A biped robot is a type of walking robot which mimics the locomotion of a human being. It can be employed in irregular structures which are mostly found in real-time. Mostly, it found applications that are related to disaster management relief, muddy places, nuclear power plants, structures build for humans, etc. However, controlling biped robots is tougher than humans because of the structure. Since humans can vary the center of pressure (CoP) for stable walking with the help of the upper body, hands, and leg muscles. Whereas the biped robot consists of the lower part that includes the joint motors only for varying the CoP.
The kinematic structure and dynamics of a biped robot are very complex due to multiple joint and floating base. Therefore, it is a big challenge to produce the closed-loop trajectories for multiple tasks such as walking on flat and uneven terrain, dancing, logistic support in the industry, etc.
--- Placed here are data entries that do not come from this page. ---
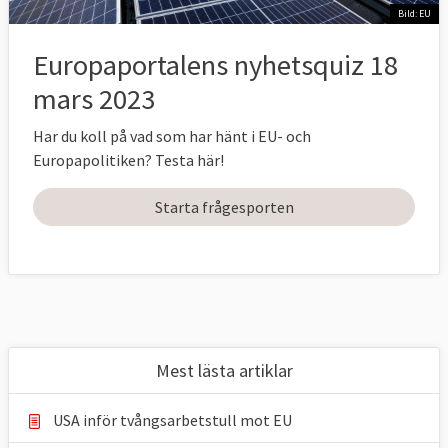
Bild: EU
Europaportalens nyhetsquiz 18
mars 2023
Har du koll på vad som har hänt i EU- och
Europapolitiken? Testa här!
Starta frågesporten
Mest lästa artiklar
USA inför tvångsarbetstull mot EU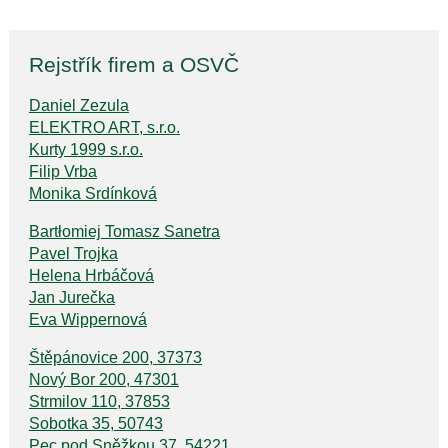
Rejstřík firem a OSVČ
Daniel Zezula
ELEKTRO ART, s.r.o.
Kurty 1999 s.r.o.
Filip Vrba
Monika Srdínková
Bartłomiej Tomasz Sanetra
Pavel Trojka
Helena Hrbáčová
Jan Jurečka
Eva Wippernová
Štěpánovice 200, 37373
Nový Bor 200, 47301
Strmilov 110, 37853
Sobotka 35, 50743
Pec pod Sněžkou 37, 54221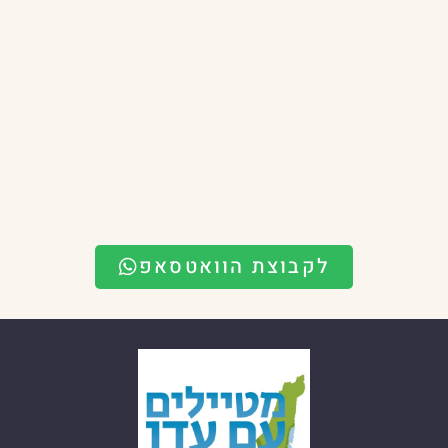
לקבוצת הוואטסאפ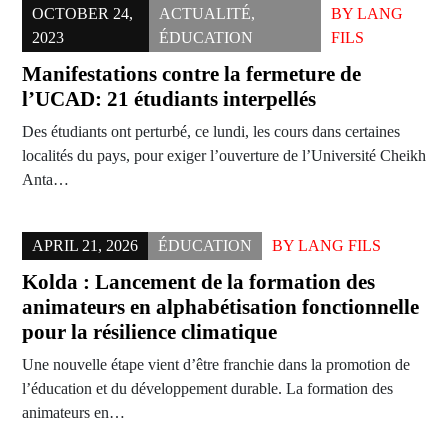
OCTOBER 24,
ACTUALITÉ
,
BY
LANG
2023
ÉDUCATION
FILS
Manifestations contre la fermeture de
l’UCAD: 21 étudiants interpellés
Des étudiants ont perturbé, ce lundi, les cours dans certaines
localités du pays, pour exiger l’ouverture de l’Université Cheikh
Anta…
APRIL 21, 2026
ÉDUCATION
BY
LANG FILS
Kolda : Lancement de la formation des
animateurs en alphabétisation fonctionnelle
pour la résilience climatique
Une nouvelle étape vient d’être franchie dans la promotion de
l’éducation et du développement durable. La formation des
animateurs en…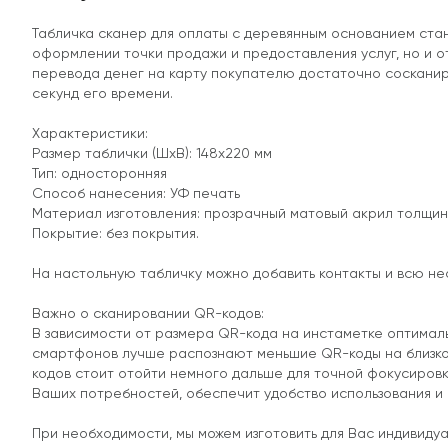
Табличка сканер для оплаты с деревянным основанием ста
оформлении точки продажи и предоставления услуг, но и о
перевода денег на карту покупателю достаточно сосканиро
секунд его времени.
Характеристики:
Размер таблички (ШхВ): 148х220 мм
Тип: односторонняя
Способ нанесения: УФ печать
Материал изготовления: прозрачный матовый акрил толщин
Покрытие: без покрытия.
На настольную табличку можно добавить контакты и всю 
Важно о сканировании QR-кодов:
В зависимости от размера QR-кода на инстаметке оптимал
смартфонов лучше распознают меньшие QR-коды на близком
кодов стоит отойти немного дальше для точной фокусировк
Ваших потребностей, обеспечит удобство использования и
При необходимости, мы можем изготовить для Вас индивид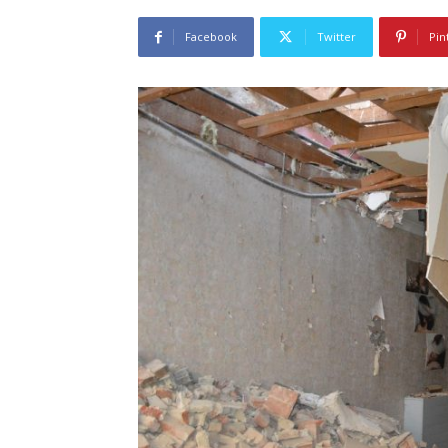
Facebook
Twitter
Pin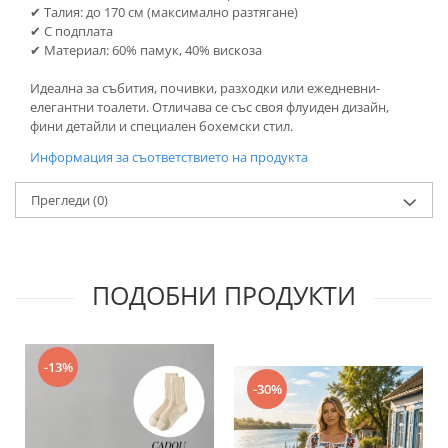
✔ Талия: до 170 см (максимално разтягане)
✔ С подплата
✔ Материал: 60% памук, 40% вискоза
Идеална за събития, почивки, разходки или ежедневни-
елегантни тоалети. Отличава се със своя флуиден дизайн,
фини детайли и специален бохемски стил.
Информация за съответствието на продукта
Прегледи
(0)
ПОДОБНИ ПРОДУКТИ
-13%
-30%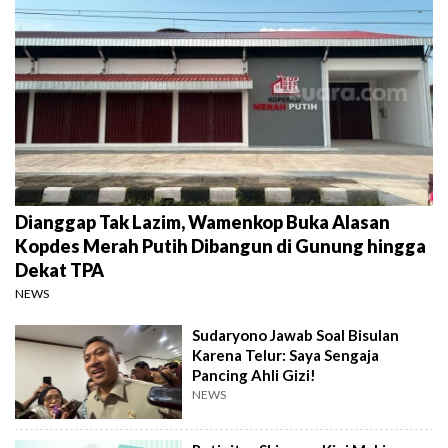
Dianggap Tak Lazim, Wamenkop Buka Alasan
Kopdes Merah Putih Dibangun di Gunung hingga
Dekat TPA
NEWS
Sudaryono Jawab Soal Bisulan
Karena Telur: Saya Sengaja
Pancing Ahli Gizi!
NEWS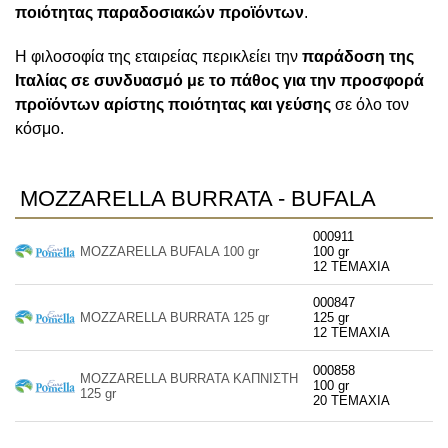
ποιότητας παραδοσιακών προϊόντων
.
Η φιλοσοφία της εταιρείας περικλείει την
παράδοση της
Ιταλίας σε συνδυασμό με το πάθος για την προσφορά
προϊόντων αρίστης ποιότητας και γεύσης
σε όλο τον
κόσμο.
MOZZARELLA BURRATA - BUFALA
000911
MOZZARELLA BUFALA 100 gr
100 gr
12 ΤΕΜΑΧΙΑ
000847
MOZZARELLA BURRATA 125 gr
125 gr
12 ΤΕΜΑΧΙΑ
000858
MOZZARELLA BURRATA ΚΑΠΝΙΣΤΗ
100 gr
125 gr
20 ΤΕΜΑΧΙΑ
Though, researchers in past have developed various methodologies for the generation of closed-loop trajectories. However, the biped robot failed to adapt to new situations that it encountered in the real world, which can be hazardous. Therefore, there is a requirement of the learning framework which can learn in real-time. Additionally, the framework should be data-efficient as well. Fig. 1 presents the pictorial representation of the adaptive learning framework.
The presented framework has the potential to become the first step for artificial generalized intelligence in the biped robot. However, the framework has a lot of challenges: (a) structure of the reward function in real-time, (b) how to incorporate the additional parameters for the regulation of the policy structure and, (c) efficient training algorithm.